* EXERCISE INSTRUCTIONS
Please set down each record exactly as it appears, but leave out any pictures.

"""

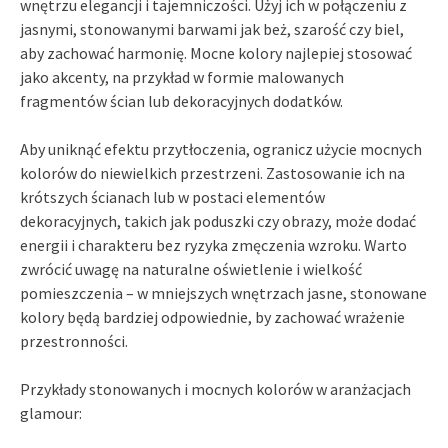
wnętrzu elegancji i tajemniczości. Użyj ich w połączeniu z
jasnymi, stonowanymi barwami jak beż, szarość czy biel,
aby zachować harmonię. Mocne kolory najlepiej stosować
jako akcenty, na przykład w formie malowanych
fragmentów ścian lub dekoracyjnych dodatków.
Aby uniknąć efektu przytłoczenia, ogranicz użycie mocnych
kolorów do niewielkich przestrzeni. Zastosowanie ich na
krótszych ścianach lub w postaci elementów
dekoracyjnych, takich jak poduszki czy obrazy, może dodać
energii i charakteru bez ryzyka zmęczenia wzroku. Warto
zwrócić uwagę na naturalne oświetlenie i wielkość
pomieszczenia – w mniejszych wnętrzach jasne, stonowane
kolory będą bardziej odpowiednie, by zachować wrażenie
przestronności.
Przykłady stonowanych i mocnych kolorów w aranżacjach
glamour:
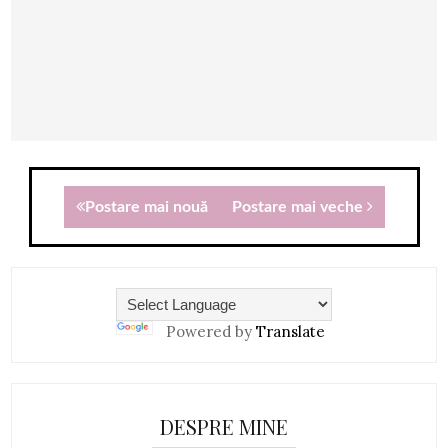
Postare mai nouă
Postare mai veche
Powered by
Translate
DESPRE MINE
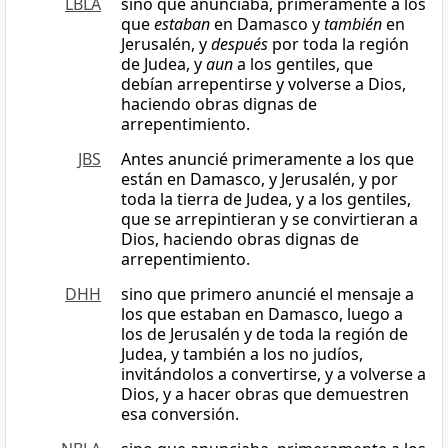
LBLA
sino que anunciaba, primeramente a los
que
estaban
en Damasco y
también
en
Jerusalén, y
después
por toda la región
de Judea, y
aun
a los gentiles, que
debían arrepentirse y volverse a Dios,
haciendo obras dignas de
arrepentimiento.
JBS
Antes anuncié primeramente a los que
están en Damasco, y Jerusalén, y por
toda la tierra de Judea, y a los gentiles,
que se arrepintieran y se convirtieran a
Dios, haciendo obras dignas de
arrepentimiento.
DHH
sino que primero anuncié el mensaje a
los que estaban en Damasco, luego a
los de Jerusalén y de toda la región de
Judea, y también a los no judíos,
invitándolos a convertirse, y a volverse a
Dios, y a hacer obras que demuestren
esa conversión.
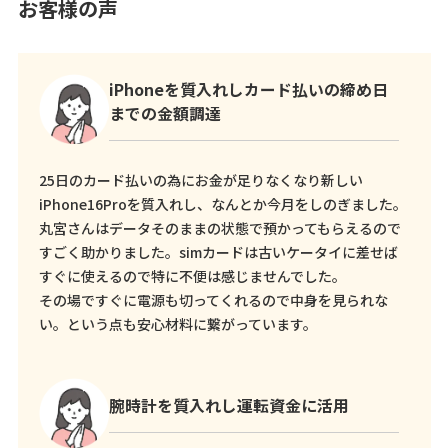
お客様の声
iPhoneを質入れしカード払いの締め日
までの金額調達
25日のカード払いの為にお金が足りなくなり新しい
iPhone16Proを質入れし、なんとか今月をしのぎました。
丸宮さんはデータそのままの状態で預かってもらえるので
すごく助かりました。simカードは古いケータイに差せば
すぐに使えるので特に不便は感じませんでした。
その場ですぐに電源も切ってくれるので中身を見られな
い。という点も安心材料に繋がっています。
腕時計を質入れし運転資金に活用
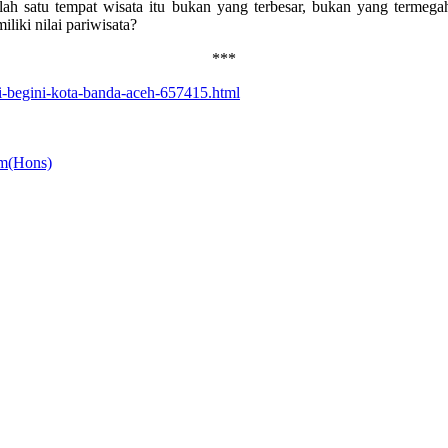
lah satu tempat wisata itu bukan yang terbesar, bukan yang termega
liki nilai pariwisata?
***
di-begini-kota-banda-aceh-657415.html
om(Hons)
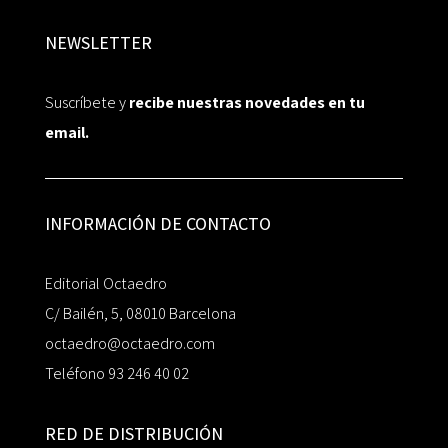
NEWSLETTER
Suscríbete y
recibe nuestras novedades en tu
email.
INFORMACIÓN DE CONTACTO
Editorial Octaedro
C/ Bailén, 5, 08010 Barcelona
octaedro@octaedro.com
Teléfono 93 246 40 02
RED DE DISTRIBUCIÓN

"""

* WRITTEN ANSWER
wnętrzu elegancji i tajemniczości. Użyj ich w połączeniu z
jasnymi, stonowanymi barwami jak beż, szarość czy biel,
aby zachować harmonię. Mocne kolory najlepiej stosować
jako akcenty, na przykład w formie malowanych
fragmentów ścian lub dekoracyjnych dodatków.
Aby uniknąć efektu przytłoczenia, ogranicz użycie mocnych
kolorów do niewielkich przestrzeni. Zastosowanie ich na
krótszych ścianach lub w postaci elementów
dekoracyjnych, takich jak poduszki czy obrazy, może dodać
energii i charakteru bez ryzyka zmęczenia wzroku. Warto
zwrócić uwagę na naturalne oświetlenie i wielkość
pomieszczenia – w mniejszych wnętrzach jasne, stonowane
kolory będą bardziej odpowiednie, by zachować wrażenie
przestronności.
Przykłady stonowanych i mocnych kolorów w aranżacjach
glamour:
Postare mai nouă
Postare mai veche
Powered by
Translate
DESPRE MINE
LBLA
sino que anunciaba, primeramente a los
que
estaban
en Damasco y
también
en
Jerusalén, y
después
por toda la región
de Judea, y
aun
a los gentiles, que
debían arrepentirse y volverse a Dios,
haciendo obras dignas de
arrepentimiento.
JBS
Antes anuncié primeramente a los que
están en Damasco, y Jerusalén, y por
toda la tierra de Judea, y a los gentiles,
que se arrepintieran y se convirtieran a
Dios, haciendo obras dignas de
arrepentimiento.
DHH
sino que primero anuncié el mensaje a
los que estaban en Damasco, luego a
los de Jerusalén y de toda la región de
Judea, y también a los no judíos,
invitándolos a convertirse, y a volverse a
Dios, y a hacer obras que demuestren
esa conversión.
お客様の声
iPhoneを質入れしカード払いの締め日
までの金額調達
25日のカード払いの為にお金が足りなくなり新しい
iPhone16Proを質入れし、なんとか今月をしのぎました。
丸宮さんはデータそのままの状態で預かってもらえるので
すごく助かりました。simカードは古いケータイに差せば
すぐに使えるので特に不便は感じませんでした。
その場ですぐに電源も切ってくれるので中身を見られな
い。という点も安心材料に繋がっています。
腕時計を質入れし運転資金に活用
lah satu tempat wisata itu bukan yang terbesar, bukan yang termega
liki nilai pariwisata?
***
di-begini-kota-banda-aceh-657415.html
om(Hons)
NEWSLETTER
Suscríbete y
recibe nuestras novedades en tu
email.
INFORMACIÓN DE CONTACTO
Editorial Octaedro
C/ Bailén, 5, 08010 Barcelona
octaedro@octaedro.com
Teléfono 93 246 40 02
RED DE DISTRIBUCIÓN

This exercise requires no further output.